Demon in a Bottle: Bright Hill Road (2021)-Reviewed

 


Addiction is often a never ending cycle, one some people find themselves trapped repeating their entire lives. Such a cycle is one Marcy (Siobhan Williams) finds herself in, in Robert Cuffley’s Bright Hill Road. 

Marcy, an HR manager at her company, suffers from severe alcoholism. Her life is consumed by her addiction and it leaves very little room for her to do her job well. The consequences of brushing off her responsibilities come crashing down one day when a man she recently fired makes good on his threats and shows up with a gun. While Marcy hides in a bathroom, the man mows down her coworkers and when the carnage ends, she’s placed on leave to deal with her trauma. 

Wracked with guilt, Marcy heads west to visit her sister in California. Stopping to rest, she comes upon Bright Hill Road Boarding House. Looking to kick back for a few days and process her grief, her reprieve becomes an endless nightmare. What appeared to be a refuge run by a kindly Ms. Inman (Agam Darshi) turns into a claustrophobic house of horrors where Marcy will have to confront more than her inner demons. 


 If you couldn’t tell, Bright Hill Road is a lot. It throws you right into the fire, barely letting you get to know Marcy before the tragedies start. This is by design as you’re meant to uncover the many mysteries about her and her addiction as she comes face to face with them inside the house. The demonic voice of her alcoholic and abusive father taunts her at every turn. A mysterious bottle of wine keeps reappearing despite her either drinking it down or dumping it in the sink. Her efforts to get a hold of her sister become increasingly difficult. A mysterious man shows up hiding his own dark secrets. And every time she tries to leave, Marcy finds herself right back inside, too disoriented to understand why or how. 

The best haunted house stories are the ones that force the haunted to confront some sort of real life trauma by way of the supernatural. The Shining tackles addiction and abuse. Relic transposes a mind shattered by dementia onto the maze-like hallways of the victim’s house. Here, it’s no different, Marcy struggling with addiction and the memory loss that comes with it, frantically running in circles trying piece the fragments of her mind back together. The claustrophobic camerawork is excellent at slowly boxing you and Marcy in. The walls close in and the boarding house becomes a purgatory of sorts, a cyclical nightmare one can only escape after a profound truth is finally understood. 



The problem that Bright Hill Road frequently runs into is that despite some eerily evocative filmmaking, it just doesn’t say anything effectively. Unlike the other, better haunted house films mentioned, the execution is deeply muddled. Of course, addiction is debilitating. And? Of course traumatic events emotionally paralyze you. And? Marcy, and the viewer by proxy, are put through the wringer only to meet a payoff that feels both obvious and alarmingly misguided. The third act “twist” detailing what this place is and who Ms.

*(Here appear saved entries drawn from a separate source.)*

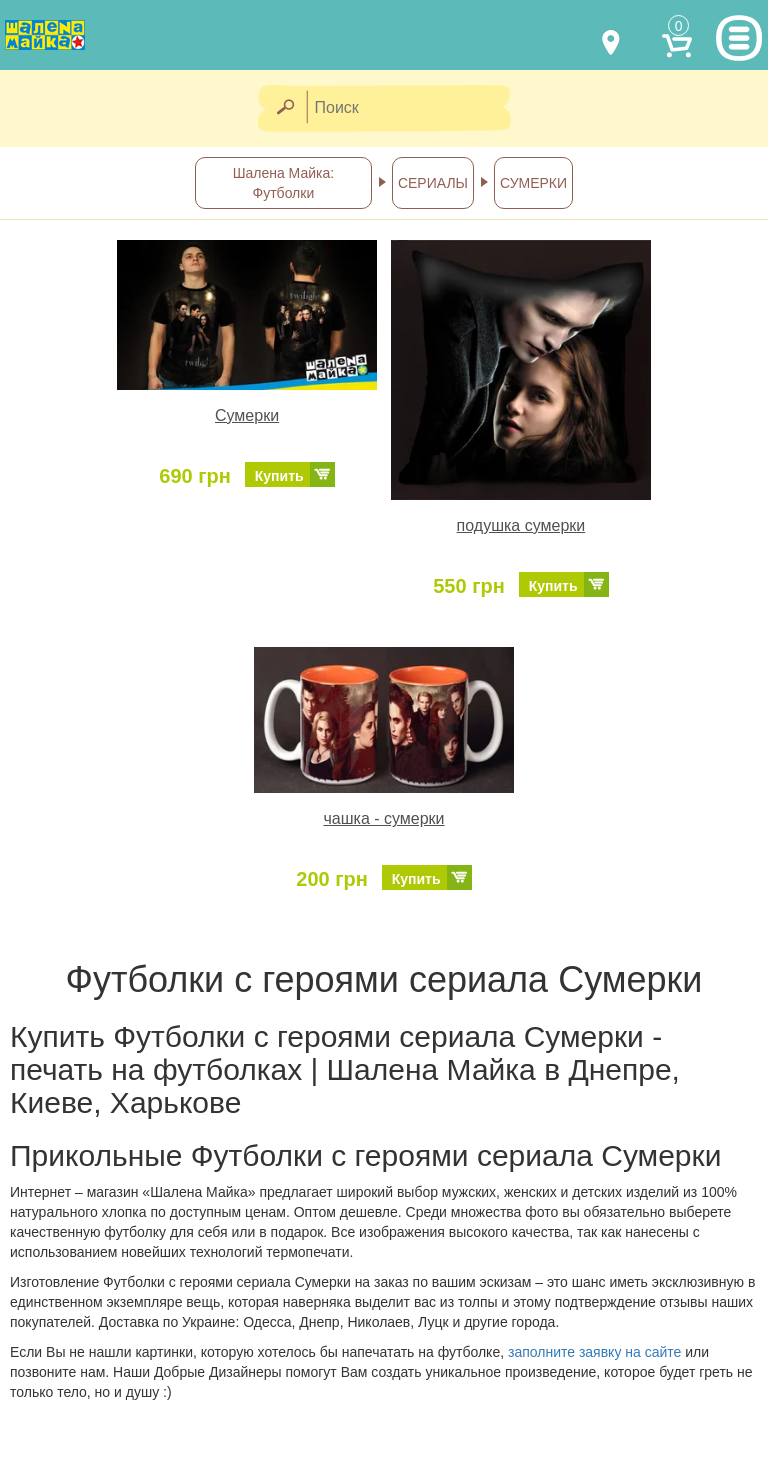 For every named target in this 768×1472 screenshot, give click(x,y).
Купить (279, 476)
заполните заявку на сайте (594, 1352)
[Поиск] (415, 108)
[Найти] (284, 108)
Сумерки (247, 415)
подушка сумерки (521, 525)
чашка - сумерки (383, 818) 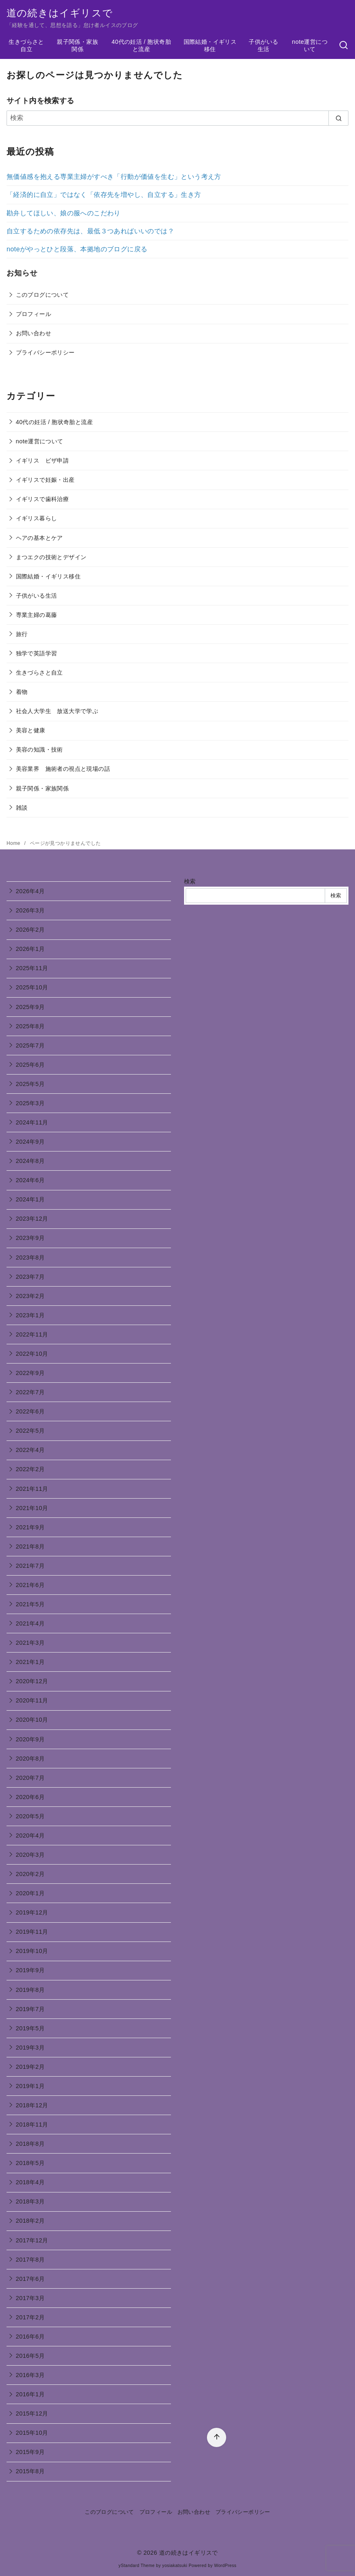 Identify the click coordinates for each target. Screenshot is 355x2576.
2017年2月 (30, 2317)
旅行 (22, 634)
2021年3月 (30, 1642)
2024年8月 (30, 1161)
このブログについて (42, 294)
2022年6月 (30, 1411)
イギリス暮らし (36, 518)
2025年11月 (32, 968)
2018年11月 (32, 2124)
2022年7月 (30, 1392)
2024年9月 (30, 1141)
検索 (190, 881)
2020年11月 (32, 1700)
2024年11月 (32, 1122)
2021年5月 (30, 1604)
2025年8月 (30, 1026)
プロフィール (33, 314)
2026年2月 (30, 929)
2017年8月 (30, 2259)
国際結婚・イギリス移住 (210, 45)
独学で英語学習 (36, 653)
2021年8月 (30, 1546)
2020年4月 (30, 1835)
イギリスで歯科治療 (42, 499)
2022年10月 (32, 1353)
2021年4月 (30, 1623)
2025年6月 (30, 1064)
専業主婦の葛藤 (36, 615)
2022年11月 (32, 1334)
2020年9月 (30, 1739)
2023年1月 (30, 1315)
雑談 (22, 807)
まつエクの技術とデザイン (51, 557)
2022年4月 (30, 1450)
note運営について (310, 45)
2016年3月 (30, 2375)
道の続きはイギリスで (60, 12)
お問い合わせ (33, 333)
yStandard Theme (137, 2565)
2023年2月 (30, 1296)
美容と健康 (30, 730)
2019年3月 (30, 2047)
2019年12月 (32, 1912)
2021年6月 (30, 1585)
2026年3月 (30, 910)
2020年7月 (30, 1778)
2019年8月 (30, 1990)
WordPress (225, 2565)
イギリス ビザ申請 (42, 460)
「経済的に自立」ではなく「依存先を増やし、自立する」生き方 (104, 194)
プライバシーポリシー (45, 352)
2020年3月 (30, 1854)
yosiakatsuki (174, 2565)
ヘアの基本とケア (39, 538)
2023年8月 (30, 1257)
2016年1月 (30, 2394)
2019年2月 (30, 2067)
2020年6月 (30, 1797)
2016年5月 (30, 2355)
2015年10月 (32, 2432)
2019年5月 (30, 2028)
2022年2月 (30, 1469)
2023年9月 (30, 1238)
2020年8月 (30, 1758)
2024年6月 (30, 1180)
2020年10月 (32, 1719)
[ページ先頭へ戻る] (216, 2437)
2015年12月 (32, 2413)
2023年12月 (32, 1218)
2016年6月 (30, 2336)
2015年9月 (30, 2452)
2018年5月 (30, 2163)
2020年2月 (30, 1874)
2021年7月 (30, 1565)
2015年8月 (30, 2471)
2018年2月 (30, 2220)
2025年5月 (30, 1084)
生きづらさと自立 (26, 45)
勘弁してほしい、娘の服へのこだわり (64, 213)
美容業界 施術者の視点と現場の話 (63, 768)
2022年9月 (30, 1373)
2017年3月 (30, 2298)
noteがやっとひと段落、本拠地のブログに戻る (77, 249)
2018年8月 (30, 2143)
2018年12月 (32, 2105)
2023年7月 (30, 1276)
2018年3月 (30, 2201)
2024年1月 (30, 1199)
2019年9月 (30, 1970)
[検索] (343, 45)
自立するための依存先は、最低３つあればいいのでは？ (90, 231)
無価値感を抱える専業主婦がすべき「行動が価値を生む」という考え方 (114, 176)
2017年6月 (30, 2279)
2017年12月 (32, 2240)
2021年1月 (30, 1662)
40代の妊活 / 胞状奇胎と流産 (141, 45)
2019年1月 (30, 2086)
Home (14, 843)
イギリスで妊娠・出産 (45, 479)
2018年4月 (30, 2182)
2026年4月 (30, 891)
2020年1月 (30, 1893)
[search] (338, 118)
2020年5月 (30, 1816)
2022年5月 (30, 1430)
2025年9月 (30, 1007)
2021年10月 (32, 1508)
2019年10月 (32, 1951)
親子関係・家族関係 (77, 45)
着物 (22, 692)
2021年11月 (32, 1489)
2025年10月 (32, 987)
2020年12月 (32, 1681)
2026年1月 (30, 949)
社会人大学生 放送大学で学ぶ (57, 711)
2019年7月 (30, 2009)
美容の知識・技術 (39, 749)
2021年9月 (30, 1527)
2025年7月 (30, 1045)
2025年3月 (30, 1103)
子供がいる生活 (263, 45)
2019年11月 (32, 1931) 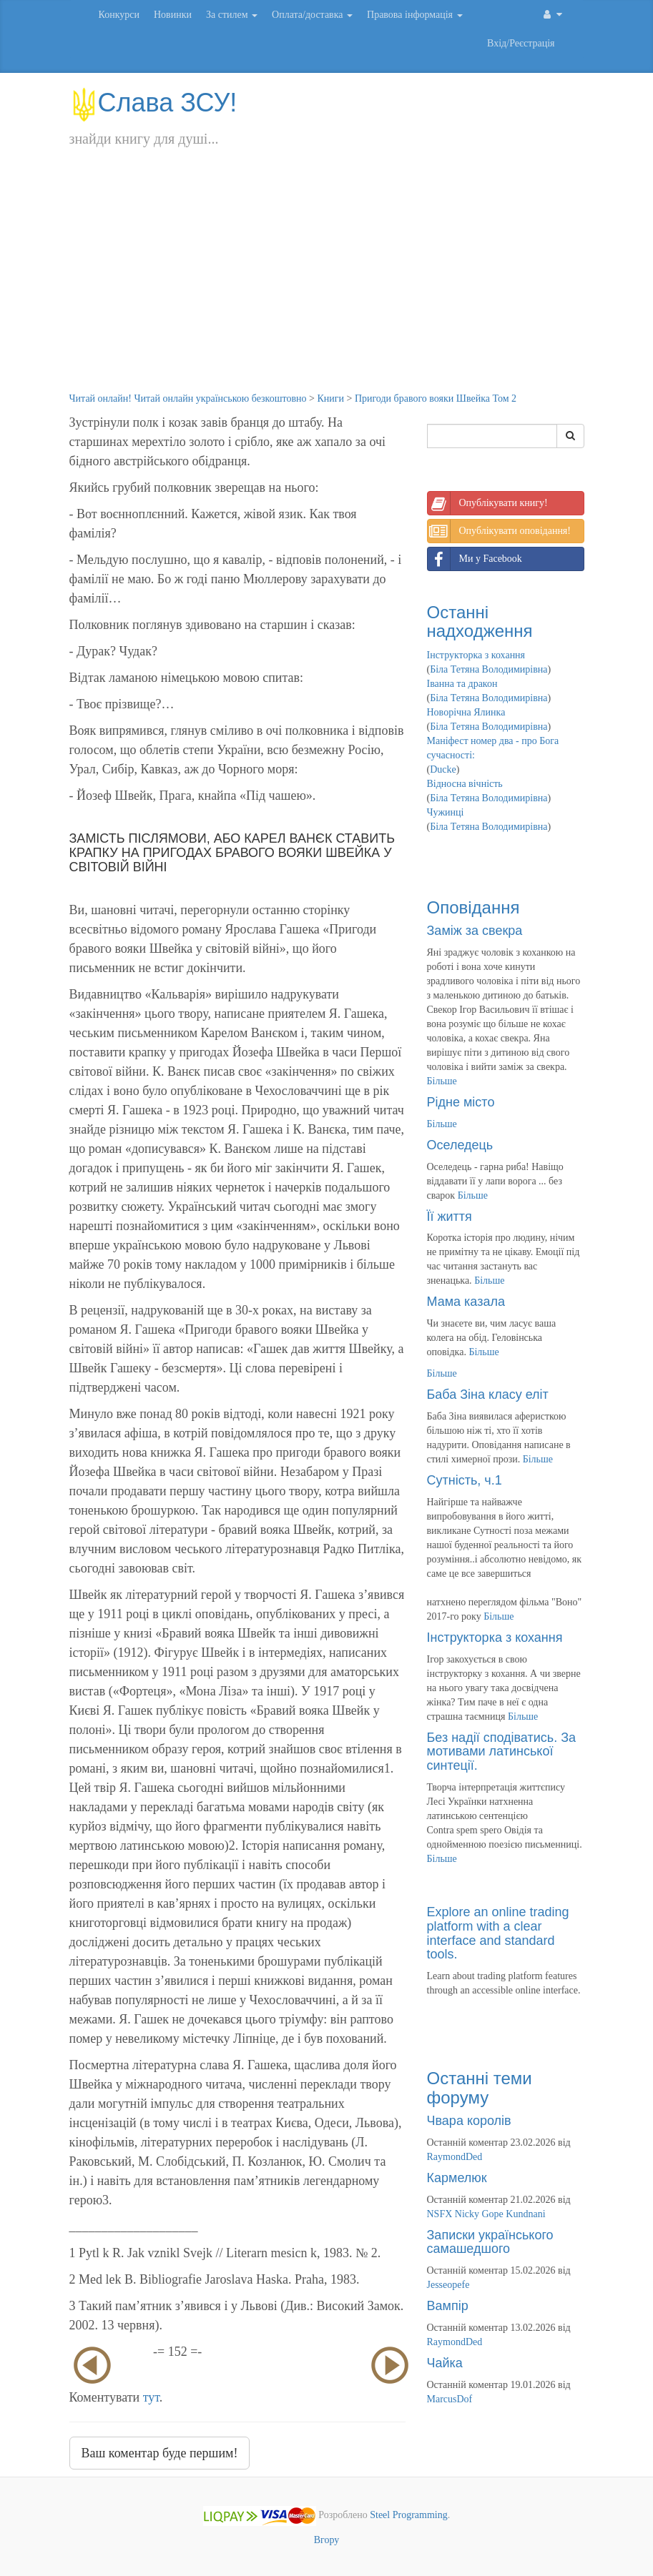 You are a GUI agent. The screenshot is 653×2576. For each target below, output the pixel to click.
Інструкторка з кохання (476, 655)
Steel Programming (409, 2515)
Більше (442, 1081)
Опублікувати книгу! (488, 503)
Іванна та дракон (462, 683)
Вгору (327, 2540)
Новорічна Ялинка (466, 712)
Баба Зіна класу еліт (488, 1394)
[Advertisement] (326, 284)
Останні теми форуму (479, 2087)
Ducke (443, 769)
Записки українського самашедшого (490, 2242)
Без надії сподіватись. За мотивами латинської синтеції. (501, 1751)
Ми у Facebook (475, 559)
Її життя (449, 1216)
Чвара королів (469, 2121)
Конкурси (119, 14)
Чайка (445, 2363)
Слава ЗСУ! (153, 102)
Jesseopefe (448, 2284)
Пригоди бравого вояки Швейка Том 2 (435, 398)
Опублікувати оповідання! (499, 531)
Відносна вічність (465, 783)
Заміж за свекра (475, 930)
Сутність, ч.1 (464, 1480)
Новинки (173, 14)
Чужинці (445, 812)
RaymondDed (455, 2156)
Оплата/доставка (312, 14)
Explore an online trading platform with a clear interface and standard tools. (498, 1933)
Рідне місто (461, 1102)
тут (151, 2397)
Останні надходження (480, 621)
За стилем (231, 14)
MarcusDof (450, 2399)
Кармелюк (457, 2178)
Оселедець (460, 1145)
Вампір (447, 2306)
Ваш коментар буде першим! (160, 2453)
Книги (330, 398)
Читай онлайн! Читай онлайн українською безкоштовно (188, 398)
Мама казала (466, 1301)
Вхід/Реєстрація (520, 43)
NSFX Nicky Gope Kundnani (486, 2214)
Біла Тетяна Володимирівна (488, 669)
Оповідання (473, 907)
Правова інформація (415, 14) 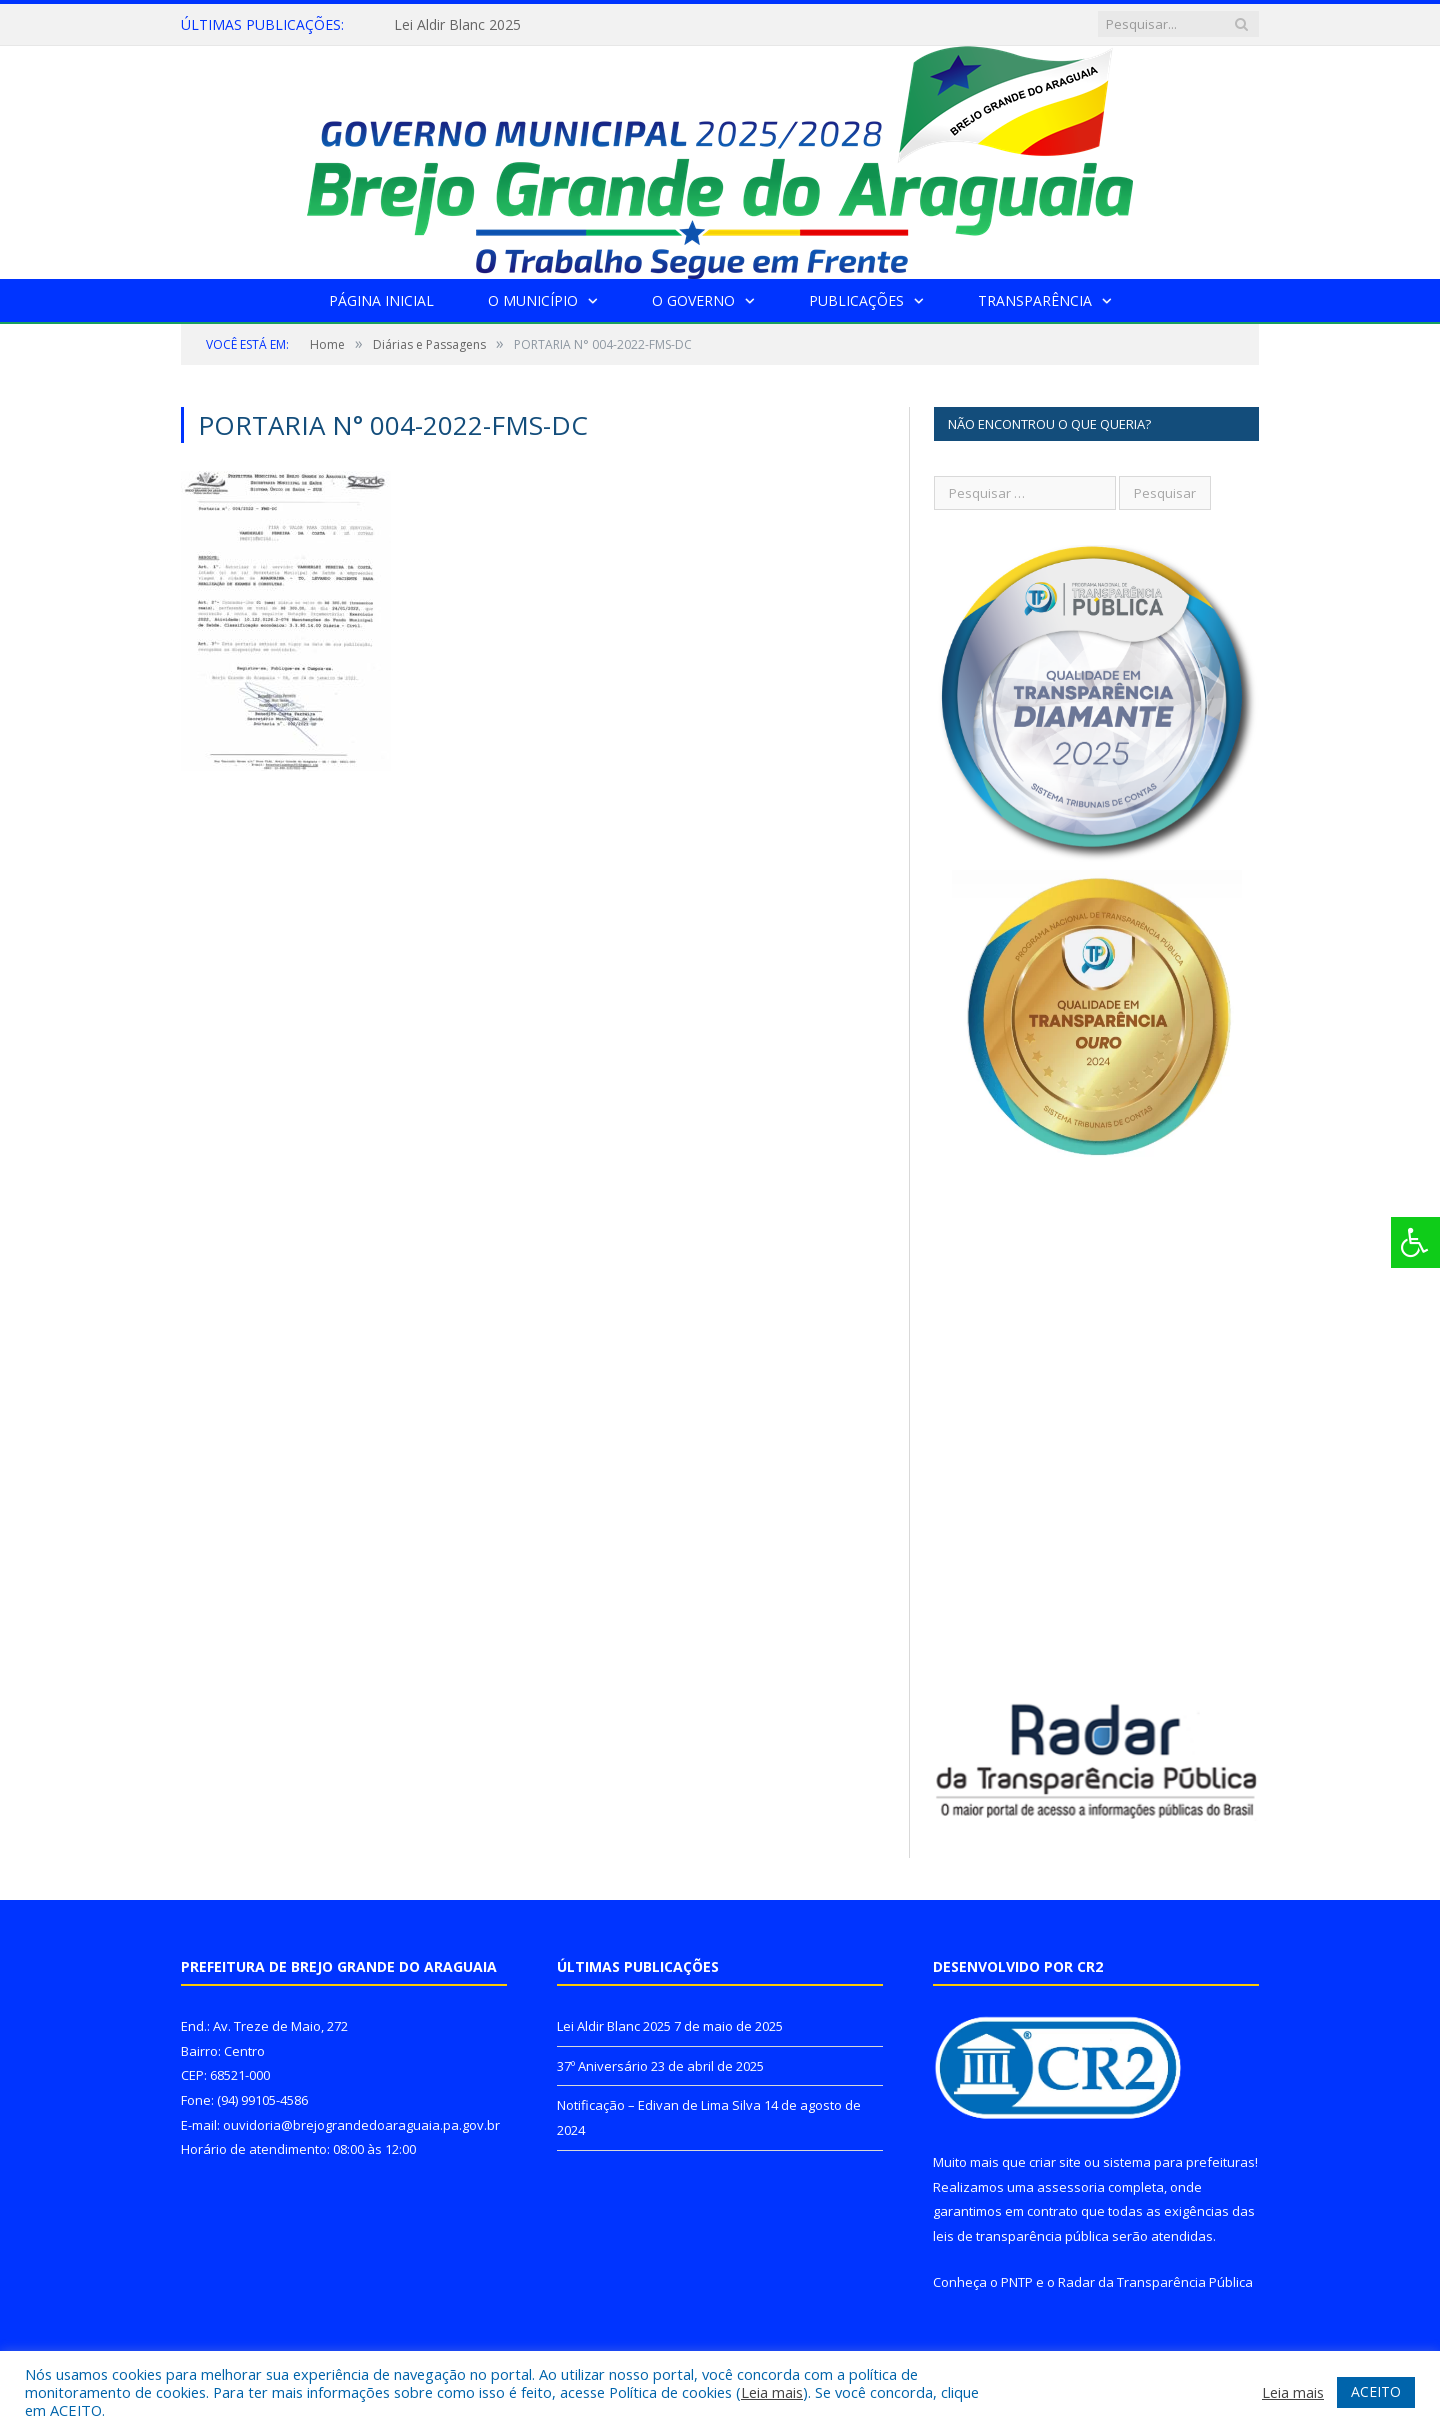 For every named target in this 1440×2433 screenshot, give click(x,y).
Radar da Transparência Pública (1155, 2282)
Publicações (856, 300)
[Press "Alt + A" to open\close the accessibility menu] (1415, 1242)
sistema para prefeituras (1179, 2162)
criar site (1055, 2162)
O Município (533, 300)
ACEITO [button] (1376, 2391)
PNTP (1017, 2282)
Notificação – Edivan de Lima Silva (659, 2105)
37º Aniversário (602, 2066)
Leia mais (772, 2392)
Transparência (1035, 300)
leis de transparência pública (1021, 2236)
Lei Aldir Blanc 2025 (457, 25)
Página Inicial (381, 300)
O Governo (693, 300)
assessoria (1071, 2187)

Inman and the other guest are feel obvious from the jump. That’s not a major problem because the film is scary and thrilling enough to excuse that. What is inexcusable are the conclusions the film reaches.

There’s a bizarre demonization of addiction and of Marcy running through the film that never coalesces. It’s undeniable that people are responsible for their own actions even while under the influence but the point writer Susie Maloney seems to hitting at is that if you just say you’re sorry, it’ll all be better. Again, apologizing is a big step in recovery. You can’t excuse dangerous, negligent or reprehensible behavior because you were drunk. However, there’s no effort made to explore why Marcy turned to alcohol to cope. No effort to dig into how trauma begets trauma. We get surface level “father issue” stuff which is never fleshed out and at a certain point feels tacked on to make you feel sorry for her. The film almost goes out of its way to make Marcy the villain and it never really recovers. 

One could make the argument that that’s the point. That society treats addicts like villains and that through her terrible actions lies a human being that deserves empathy. That’s fair. There’s just no nuance here and any attempt to reckon with the many faces of addiction is often discarded for another jump scare.

 A film doesn’t need to make the “correct” point to valuable as art but Bright Hill Road is far too hollow and muddled to register beyond a good premise. It’s consistently kneecapped by tedious running in circles, hitting the same point over and over again before it reaches a conclusion seen from a mile away. This kind of subject matter deserves better than superficial platitudes and hokey frights disguised as a “challenging” psychological thriller.